El mayordomo del Elíseo que entre 2023 y 2025 sustrajo un centenar de piezas de porcelana de la vajilla oficial del palacio presidencial francés, consideradas patrimonio histórico, fue condenado este jueves a un año de cárcel, que podrá cumplir en arresto domiciliario y con brazalete electrónico.
Además, el Tribunal Correccional de París le impuso otro año de prisión exento de cumplimiento y una multa de 10.000 euros, así como la prohibición de ejercer como mayordomo y de acudir a subastas.
Su pareja, anticuario de profesión, acusado de complicidad en el robo, al ser el encargado de la venta de las piezas, fue condenado a dos años de cárcel, de los que 16 meses están exentos de cumplimiento y el resto también podrá cumplirlo en arresto domiciliario con brazalete electrónico.
El tercer imputado en el caso, un joven coleccionista que compró a la pareja la mayor parte de las piezas, fue sentenciado a un año de prisión exento de cumplimiento.
La presidenta del tribunal destacó la “gravedad” de los delitos, tanto por el alargado periodo en el que fueron cometidos como por la cantidad de piezas robadas y su valor “financiero e histórico”, al tiempo que puso de manifiesto la “ruptura del vínculo de confianza” con el Elíseo, que era su empleador.
Los tres acusados reconocieron los hechos el pasado 26 de febrero, cuando la Fiscalía pidió para ellos penas de entre 18 y cuatro meses de cárcel firme, con la posibilidad de cumplirlos en arresto domiciliario.

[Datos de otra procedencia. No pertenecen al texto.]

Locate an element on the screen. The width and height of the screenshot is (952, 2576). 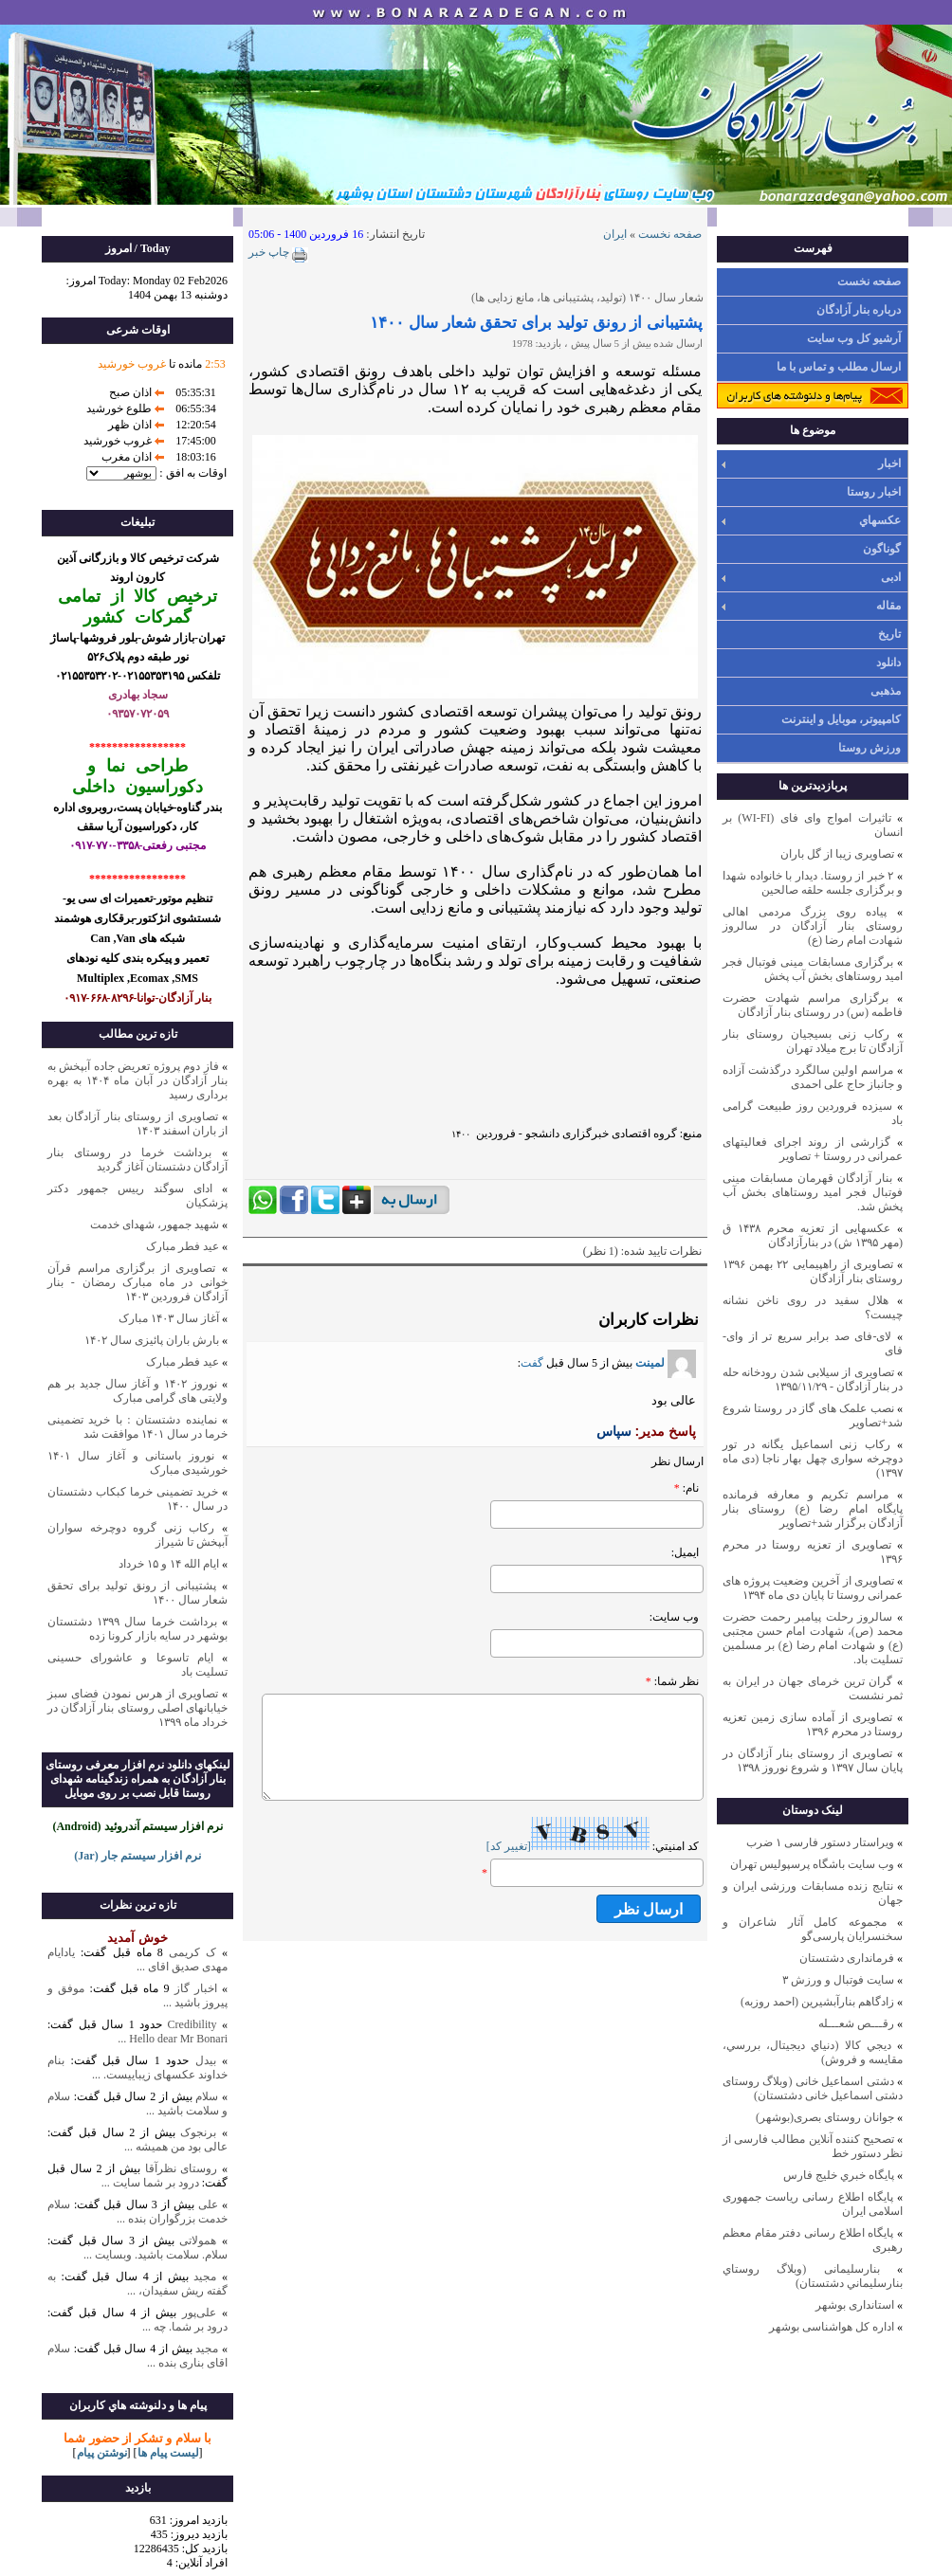
سایت فوتبال و ورزش ۳ is located at coordinates (838, 1979).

Las penas impuestas son algo más bajas que las que había pedido la Fiscalía.
Thomas G. era uno de los responsables de cuidar de la vajilla que el palacio del Elíseo utiliza para sus cenas de gala, fabricada en la prestigiosa manufactura de Sevrès y considerada patrimonio nacional.
A partir de 2023, comenzó a extraer piezas de la misma, lo que provocó que sus superiores se dieran cuenta de que faltaban en el inventario dos años más tarde.
La investigación puso enseguida a los policías sobre la pista del mayordomo, que durante meses amasó una importante colección, unas 150 piezas de valor muy diferente.

Basándose en la estimación de la Manufactura de Sevres, que se presentó como acusación particular en el caso y que puso de manifiesto su valor histórico, el precio de los objetos robados supera los 317.000 euros, muy por encima de los 15.000 que reconocieron los acusados, que sustentaban su estimación en los precios de internet.
Según confesó durante el juicio, la crisis económica le golpeó de forma importante y junto a su pareja, Damien G., crearon un perfil en páginas de venta de objetos.
Ghislian M., un joven trabajador del Louvre apasionado de la porcelana, fue quien les compró buena parte de los platos, vasos y otros objetos.
Tanto este último como Damien, muy implicados en la compraventa de objetos de colección, se libraron de la pena de prohibición de asistir a subastas, una de las amenazas que más temían, según indicaron en el juicio.
Admiten hechos pero niegan haber planeado un sistema de desvío
Los tres reconocieron los hechos, se mostraron arrepentidos por haberlos cometido, pero rechazaron haber organizado un sistema de desvío.
“Cuando tuvimos problemas financieros empezamos a venderlos”, dijo Thomas, que recordó que en un momento no podía ni pagar el depósito de gas que alimentaba la calefacción del domicilio que compartía con Damien en la región parisiense.
El mayordomo reconoció haberse “dejado llevar” por la facilidad del acceso a las piezas, pero negó que su intención fuera inicialmente enriquecerse.
“Era admiración”, aseguró ante la jueza, al igual que su pareja, que aseguró que en un principio no sabía que los objetos procedían del robo. “Pensaba que eran regalos de sus compañeros o de sus jefes. Me fui dando cuenta con el tiempo”, aseguró.
A Ghislian le dijeron que procedían de una herencia de un abuelo de Damien y él, apasionado de la porcelana, no quiso mirar más allá. “Ni siquiera sabía que Thomas trabajaba en el Elíseo”, aseguró el coleccionista, quien dijo que se enteró viendo un reportaje en televisión y fue entonces cuando empezó a sospechar.
Entre lágrimas, pidieron perdón. Thomas al Elíseo, al que reconoció haber fallado en la confianza que había depositado en él. Damien a la sociedad. Y Ghislian a la Manufactura de Sevres, de la que se confesó un gran admirador.